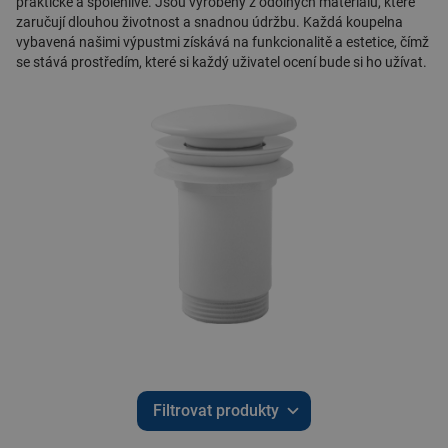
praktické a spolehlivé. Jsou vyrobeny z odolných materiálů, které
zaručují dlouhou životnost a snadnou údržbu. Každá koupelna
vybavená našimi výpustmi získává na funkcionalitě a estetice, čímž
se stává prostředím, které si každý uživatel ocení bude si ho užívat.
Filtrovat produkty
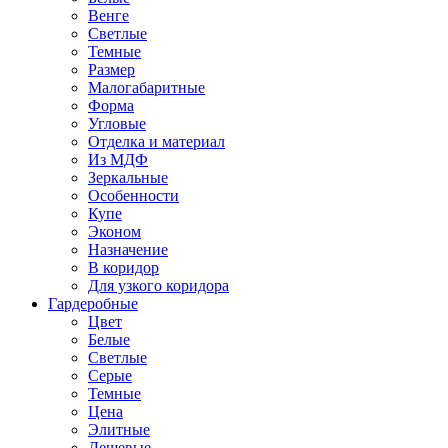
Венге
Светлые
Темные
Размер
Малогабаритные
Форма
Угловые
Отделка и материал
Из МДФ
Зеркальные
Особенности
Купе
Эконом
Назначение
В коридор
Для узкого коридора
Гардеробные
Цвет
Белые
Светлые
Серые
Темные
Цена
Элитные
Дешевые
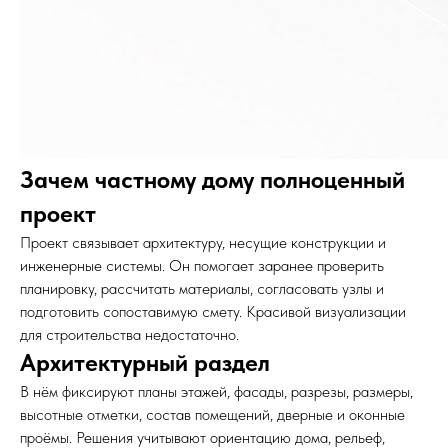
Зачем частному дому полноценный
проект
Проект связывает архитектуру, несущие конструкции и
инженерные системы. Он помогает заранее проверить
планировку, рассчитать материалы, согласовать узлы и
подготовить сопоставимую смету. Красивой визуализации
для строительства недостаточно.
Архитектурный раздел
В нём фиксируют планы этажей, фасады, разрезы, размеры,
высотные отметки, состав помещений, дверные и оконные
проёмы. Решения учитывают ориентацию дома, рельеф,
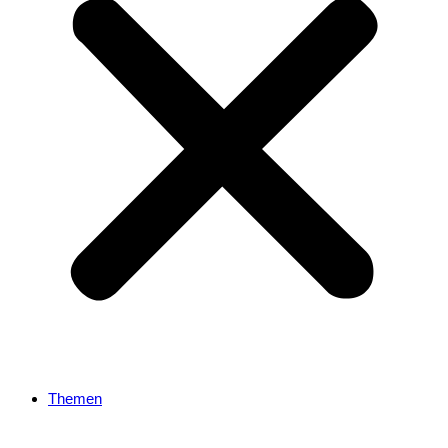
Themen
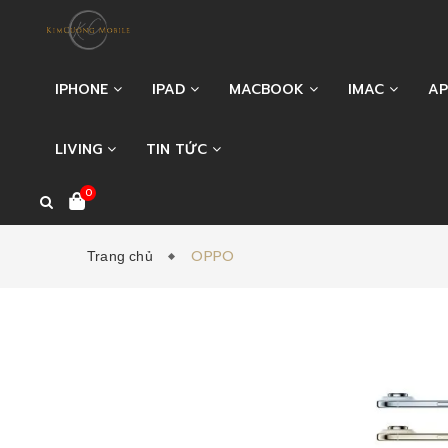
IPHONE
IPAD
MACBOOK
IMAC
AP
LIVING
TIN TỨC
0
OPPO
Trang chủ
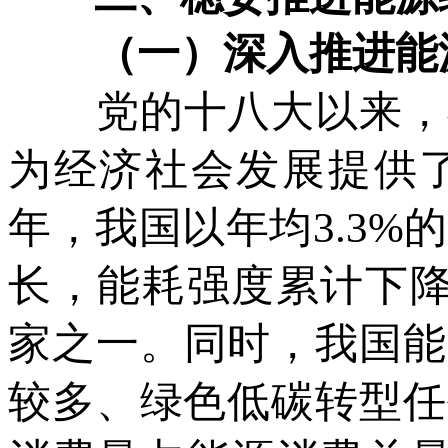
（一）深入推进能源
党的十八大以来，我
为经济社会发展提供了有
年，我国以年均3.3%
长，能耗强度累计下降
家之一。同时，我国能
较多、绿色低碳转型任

========

▶ [Task item] Write the records above out again word for word, skipping each picture.

▶ [Task result]
praktické a spolehlivé. Jsou vyrobeny z odolných materiálů, které
zaručují dlouhou životnost a snadnou údržbu. Každá koupelna
vybavená našimi výpustmi získává na funkcionalitě a estetice, čímž
se stává prostředím, které si každý uživatel ocení bude si ho užívat.
Filtrovat produkty
Венге
Светлые
Темные
Размер
Малогабаритные
Форма
Угловые
Отделка и материал
Из МДФ
Зеркальные
Особенности
Купе
Эконом
Назначение
В коридор
Для узкого коридора
Гардеробные
Цвет
Белые
Светлые
Серые
Темные
Цена
Элитные
Дешевые
Зачем частному дому полноценный
проект
Проект связывает архитектуру, несущие конструкции и
инженерные системы. Он помогает заранее проверить
планировку, рассчитать материалы, согласовать узлы и
подготовить сопоставимую смету. Красивой визуализации
для строительства недостаточно.
Архитектурный раздел
В нём фиксируют планы этажей, фасады, разрезы, размеры,
высотные отметки, состав помещений, дверные и оконные
проёмы. Решения учитывают ориентацию дома, рельеф,
Themen
IPHONE
IPAD
MACBOOK
IMAC
AP
LIVING
TIN TỨC
0
OPPO
Trang chủ
（一）深入推进能源
党的十八大以来，我
为经济社会发展提供了有
年，我国以年均3.3%
长，能耗强度累计下降
家之一。同时，我国能
较多、绿色低碳转型任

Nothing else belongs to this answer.